- Work request
Every line below must be reproduced exactly; no pictures are to be included.

- Saved entries
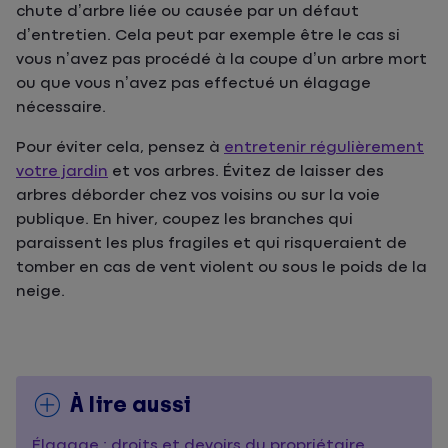
chute d’arbre liée ou causée par un défaut
d’entretien. Cela peut par exemple être le cas si
vous n’avez pas procédé à la coupe d’un arbre mort
ou que vous n’avez pas effectué un élagage
nécessaire.
Pour éviter cela, pensez à
entretenir régulièrement
votre jardin
et vos arbres. Évitez de laisser des
arbres déborder chez vos voisins ou sur la voie
publique. En hiver, coupez les branches qui
paraissent les plus fragiles et qui risqueraient de
tomber en cas de vent violent ou sous le poids de la
neige.
À lire aussi
Élagage : droits et devoirs du propriétaire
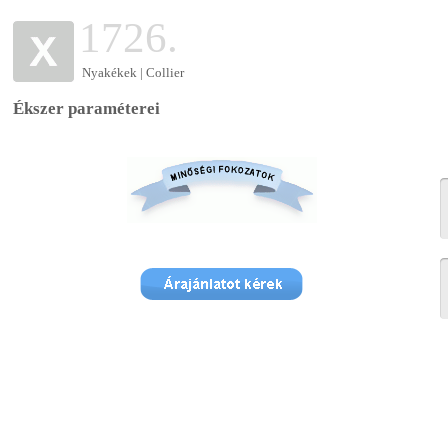
1726.
Nyakékek | Collier
Ékszer paraméterei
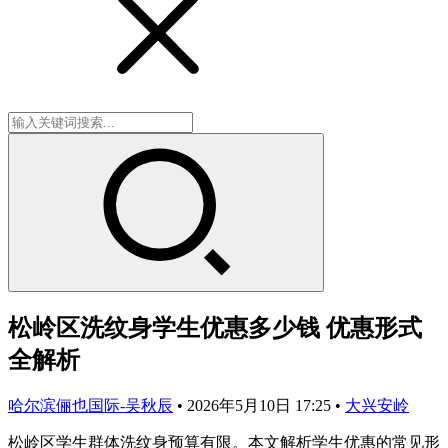
松岭区洗纹身学生优惠多少钱 优惠形式
全解析
哈尔滨俪也国际-吴秋辰
•
2026年5月10日 17:25
•
大兴安岭
松岭区学生群体洗纹身预算有限。本文解析学生优惠的常见形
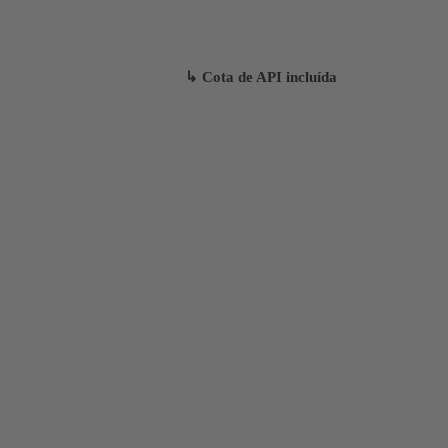
↳ Cota de API incluída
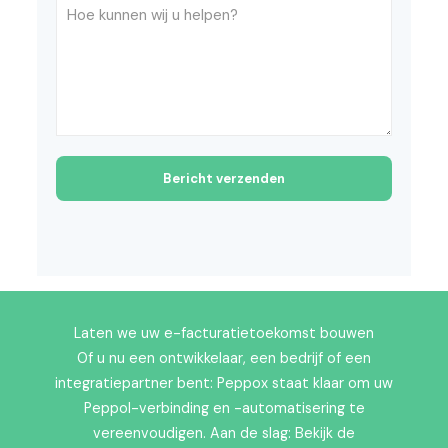
Bericht verzenden
Laten we uw e-facturatietoekomst bouwen
Of u nu een ontwikkelaar, een bedrijf of een
integratiepartner bent: Peppox staat klaar om uw
Peppol-verbinding en -automatisering te
vereenvoudigen. Aan de slag: Bekijk de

- Answer section
chute d’arbre liée ou causée par un défaut
d’entretien. Cela peut par exemple être le cas si
vous n’avez pas procédé à la coupe d’un arbre mort
ou que vous n’avez pas effectué un élagage
nécessaire.
Pour éviter cela, pensez à
entretenir régulièrement
votre jardin
et vos arbres. Évitez de laisser des
arbres déborder chez vos voisins ou sur la voie
publique. En hiver, coupez les branches qui
paraissent les plus fragiles et qui risqueraient de
tomber en cas de vent violent ou sous le poids de la
neige.
À lire aussi
Élagage : droits et devoirs du propriétaire
1726.
Nyakékek | Collier
Ékszer paraméterei
松岭区洗纹身学生优惠多少钱 优惠形式
全解析
哈尔滨俪也国际-吴秋辰
•
2026年5月10日 17:25
•
大兴安岭
松岭区学生群体洗纹身预算有限。本文解析学生优惠的常见形
↳ Cota de API incluída
Bericht verzenden
Laten we uw e-facturatietoekomst bouwen
Of u nu een ontwikkelaar, een bedrijf of een
integratiepartner bent: Peppox staat klaar om uw
Peppol-verbinding en -automatisering te
vereenvoudigen. Aan de slag: Bekijk de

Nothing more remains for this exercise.